BEGIN
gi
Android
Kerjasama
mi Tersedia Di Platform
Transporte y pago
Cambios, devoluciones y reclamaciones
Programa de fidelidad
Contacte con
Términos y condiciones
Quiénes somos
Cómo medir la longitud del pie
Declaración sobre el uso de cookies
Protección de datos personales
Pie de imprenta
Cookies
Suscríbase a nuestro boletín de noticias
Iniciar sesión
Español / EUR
END
BEGIN
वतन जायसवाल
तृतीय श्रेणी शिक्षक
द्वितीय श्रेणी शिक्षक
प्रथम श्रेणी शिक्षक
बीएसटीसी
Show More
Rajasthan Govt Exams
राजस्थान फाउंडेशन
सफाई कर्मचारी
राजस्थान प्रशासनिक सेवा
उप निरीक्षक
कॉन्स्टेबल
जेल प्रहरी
END
Restate word for word the entries above from the line with "Contacte con" through the line with "Español / EUR", inclusive, leaving out everything else.

[ANSWER SECTION]
Contacte con
Términos y condiciones
Quiénes somos
Cómo medir la longitud del pie
Declaración sobre el uso de cookies
Protección de datos personales
Pie de imprenta
Cookies
Suscríbase a nuestro boletín de noticias
Iniciar sesión
Español / EUR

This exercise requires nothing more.